WORK INSTRUCTION
Could you write out each of the records below exactly?

━━━ INFORMATION GIVEN

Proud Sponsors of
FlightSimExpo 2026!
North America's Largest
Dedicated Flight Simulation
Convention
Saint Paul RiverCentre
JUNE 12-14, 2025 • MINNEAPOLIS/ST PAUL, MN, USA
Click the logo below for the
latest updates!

━━━━━━

THE COMPLETED TASK
Proud Sponsors of
FlightSimExpo 2026!
North America's Largest
Dedicated Flight Simulation
Convention
Saint Paul RiverCentre
JUNE 12-14, 2025 • MINNEAPOLIS/ST PAUL, MN, USA
Click the logo below for the
latest updates!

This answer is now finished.